California votes on the legalization of recreational marijuana in 2016. Should the issue be decided by the masses? Hamilton would claim that lung and brain doctors and psychiatrists should decide. Hamilton would mistrust the masses.
In deciding to withdraw from Iraq or Vietnam, should we listen to military and political experts like Rumsfeld or McNamara, or to the voices of the citizens who pay the price?
Alexander Hamilton believed that property owners, those with demonstrable wealth, are more stable and reliable than people without, and even that only those with demonstrable wealth should be able to vote.
People who don’t have anything or who are debtors, he believed, are not qualified to decide for others with more at stake. Who takes better care of a house, its owners or its renters?, a modern Hamilton might ask.

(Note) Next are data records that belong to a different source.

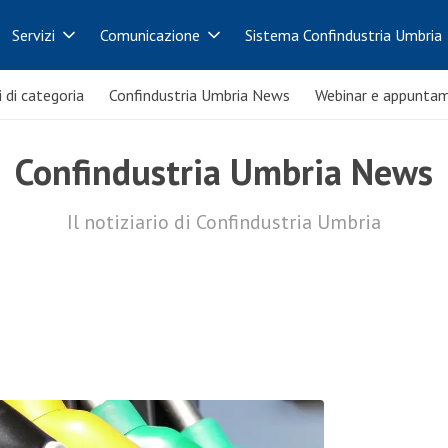
Servizi
Comunicazione
Sistema Confindustria Umbria
i di categoria
Confindustria Umbria News
Webinar e appuntam
Confindustria Umbria News
Il notiziario di Confindustria Umbria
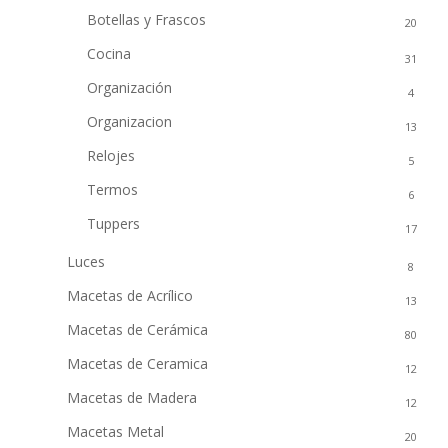
Botellas y Frascos
20
Cocina
31
Organización
4
Organizacion
13
Relojes
5
Termos
6
Tuppers
17
Luces
8
Macetas de Acrílico
13
Macetas de Cerámica
80
Macetas de Ceramica
12
Macetas de Madera
12
Macetas Metal
20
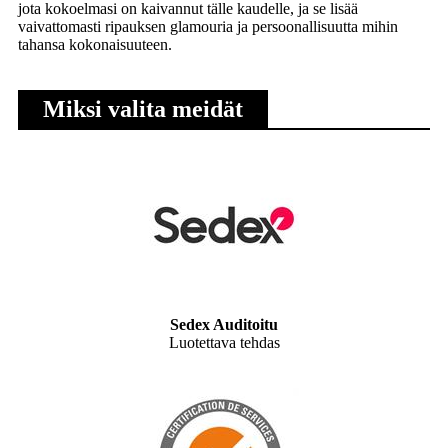
jota kokoelmasi on kaivannut tälle kaudelle, ja se lisää
vaivattomasti ripauksen glamouria ja persoonallisuutta mihin
tahansa kokonaisuuteen.
Miksi valita meidät
Sedex Auditoitu
Luotettava tehdas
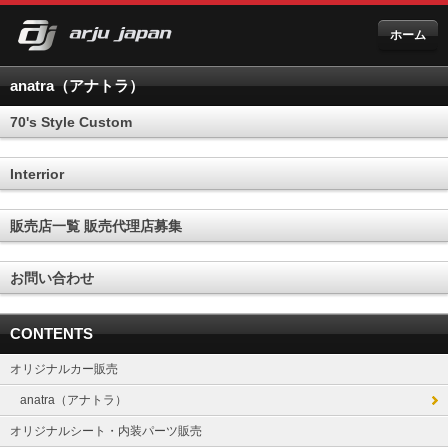
ホーム
anatra（アナトラ）
70's Style Custom
Interrior
販売店一覧 販売代理店募集
お問い合わせ
CONTENTS
オリジナルカー販売
anatra（アナトラ）
オリジナルシート・内装パーツ販売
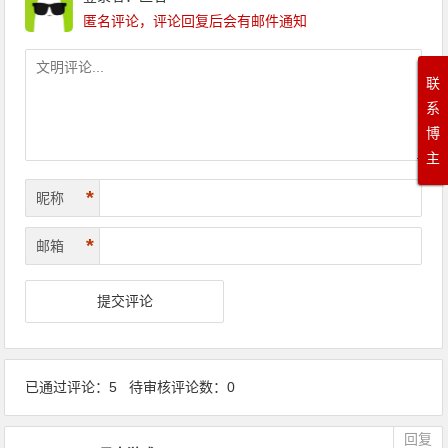
匿名评论，评论回复后会有邮件通知
联
系
博
主
*
昵称
*
邮箱
已通过评论：5 待审核评论数：0
回复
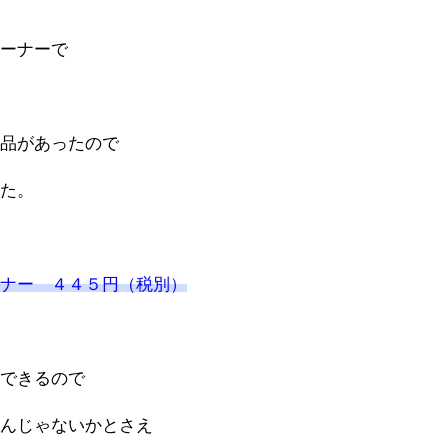
コーナーで
一品があったので
した。
ンナー ４４５円（税別）
像できるので
るんじゃないかとさえ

Who would take a rental car for an oil change? No one would.
Would you want airplane passengers to democratically vote upon which buttons to push in the cockpit? Or do you demand that a trained, professional pilot operate the plane?
Hamilton would say that popularity with the masses does not make something in the best interests of society. The masses of people might want and be willing to pay for to-the-death gladiator fights on Pay Per View. This would certainly be a popular and lucrative type of program, but it doesn’t make it good for our country.
So what do you think?
Did you learn from this post anything new about Hamilton? Subscribe to get the rest of the five-part series.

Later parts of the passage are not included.